_Data supplied_:
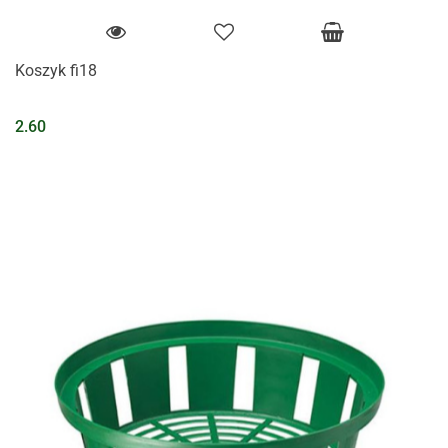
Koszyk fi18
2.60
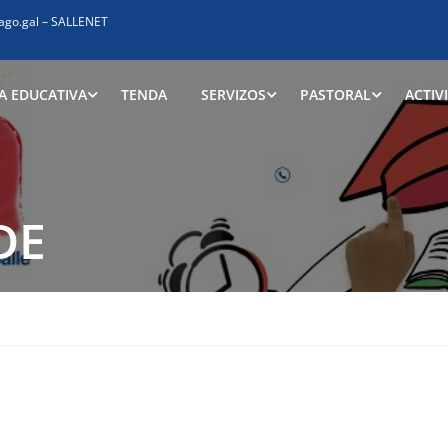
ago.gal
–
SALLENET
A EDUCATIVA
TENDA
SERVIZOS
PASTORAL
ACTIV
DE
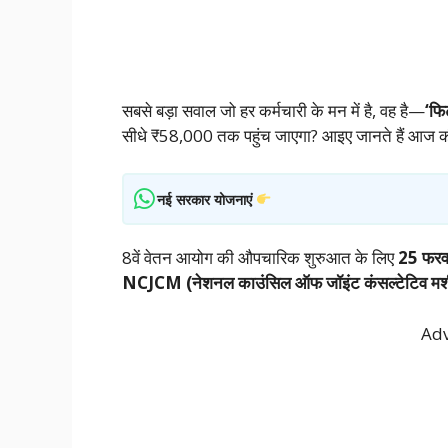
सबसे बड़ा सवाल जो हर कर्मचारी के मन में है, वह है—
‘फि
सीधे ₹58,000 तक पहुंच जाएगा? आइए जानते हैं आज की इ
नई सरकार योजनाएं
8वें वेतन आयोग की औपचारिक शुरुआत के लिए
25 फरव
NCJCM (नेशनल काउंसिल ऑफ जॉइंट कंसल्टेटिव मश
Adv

---

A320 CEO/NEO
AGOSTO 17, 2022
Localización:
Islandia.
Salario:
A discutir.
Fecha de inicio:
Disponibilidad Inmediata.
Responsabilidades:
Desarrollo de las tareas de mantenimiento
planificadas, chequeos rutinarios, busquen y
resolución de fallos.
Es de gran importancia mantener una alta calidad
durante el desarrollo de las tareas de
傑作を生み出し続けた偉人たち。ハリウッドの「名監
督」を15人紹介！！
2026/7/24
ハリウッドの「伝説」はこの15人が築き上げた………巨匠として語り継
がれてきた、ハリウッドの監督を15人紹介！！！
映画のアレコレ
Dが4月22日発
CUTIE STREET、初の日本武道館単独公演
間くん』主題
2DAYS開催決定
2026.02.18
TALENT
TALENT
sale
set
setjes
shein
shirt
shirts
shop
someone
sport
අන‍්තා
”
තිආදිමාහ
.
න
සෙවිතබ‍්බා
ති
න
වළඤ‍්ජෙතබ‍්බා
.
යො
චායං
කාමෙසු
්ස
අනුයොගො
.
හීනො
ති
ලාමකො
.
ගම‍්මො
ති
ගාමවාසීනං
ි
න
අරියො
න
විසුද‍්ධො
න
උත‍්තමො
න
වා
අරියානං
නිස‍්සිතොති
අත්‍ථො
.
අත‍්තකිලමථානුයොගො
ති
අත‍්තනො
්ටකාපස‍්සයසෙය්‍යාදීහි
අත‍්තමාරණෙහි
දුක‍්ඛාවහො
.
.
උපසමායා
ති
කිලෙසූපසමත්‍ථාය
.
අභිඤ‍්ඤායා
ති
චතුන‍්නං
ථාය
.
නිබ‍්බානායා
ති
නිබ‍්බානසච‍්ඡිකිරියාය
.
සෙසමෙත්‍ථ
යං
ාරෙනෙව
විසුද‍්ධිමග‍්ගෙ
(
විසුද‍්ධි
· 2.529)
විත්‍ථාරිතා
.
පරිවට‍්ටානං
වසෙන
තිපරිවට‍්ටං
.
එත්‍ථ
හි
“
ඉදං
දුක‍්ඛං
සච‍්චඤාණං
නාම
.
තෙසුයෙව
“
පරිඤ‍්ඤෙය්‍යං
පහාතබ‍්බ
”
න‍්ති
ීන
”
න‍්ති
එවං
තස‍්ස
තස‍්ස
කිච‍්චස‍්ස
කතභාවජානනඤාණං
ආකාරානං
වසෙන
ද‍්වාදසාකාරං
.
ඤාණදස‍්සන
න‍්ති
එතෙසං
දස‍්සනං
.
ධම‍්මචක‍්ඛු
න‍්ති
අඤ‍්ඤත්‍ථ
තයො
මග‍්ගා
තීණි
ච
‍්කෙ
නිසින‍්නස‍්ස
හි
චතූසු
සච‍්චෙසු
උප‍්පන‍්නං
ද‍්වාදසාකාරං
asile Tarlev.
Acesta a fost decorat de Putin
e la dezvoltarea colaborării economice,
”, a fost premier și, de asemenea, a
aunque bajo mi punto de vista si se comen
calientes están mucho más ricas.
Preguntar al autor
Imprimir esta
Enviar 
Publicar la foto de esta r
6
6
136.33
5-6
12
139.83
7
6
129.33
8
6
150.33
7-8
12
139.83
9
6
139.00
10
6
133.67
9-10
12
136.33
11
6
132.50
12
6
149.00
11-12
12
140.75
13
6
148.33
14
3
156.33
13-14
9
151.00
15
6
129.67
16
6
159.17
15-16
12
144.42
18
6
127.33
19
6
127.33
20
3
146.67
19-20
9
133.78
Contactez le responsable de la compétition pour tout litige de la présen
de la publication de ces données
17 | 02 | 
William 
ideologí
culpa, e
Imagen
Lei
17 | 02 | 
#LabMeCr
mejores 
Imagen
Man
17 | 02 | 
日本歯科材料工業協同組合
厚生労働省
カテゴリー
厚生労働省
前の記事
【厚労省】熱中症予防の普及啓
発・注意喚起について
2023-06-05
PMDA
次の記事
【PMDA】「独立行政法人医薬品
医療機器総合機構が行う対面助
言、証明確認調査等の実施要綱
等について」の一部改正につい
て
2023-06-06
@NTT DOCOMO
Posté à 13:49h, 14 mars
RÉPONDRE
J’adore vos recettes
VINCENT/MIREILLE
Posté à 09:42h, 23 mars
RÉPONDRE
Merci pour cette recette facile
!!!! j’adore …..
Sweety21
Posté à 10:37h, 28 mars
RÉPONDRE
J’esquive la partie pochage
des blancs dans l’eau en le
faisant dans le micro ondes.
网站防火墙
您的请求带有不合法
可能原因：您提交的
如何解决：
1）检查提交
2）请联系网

_Action item_:
Reproduce every line of the records containing the string "pour".

_Output of the task_:
Contactez le responsable de la compétition pour tout litige de la présen
Merci pour cette recette facile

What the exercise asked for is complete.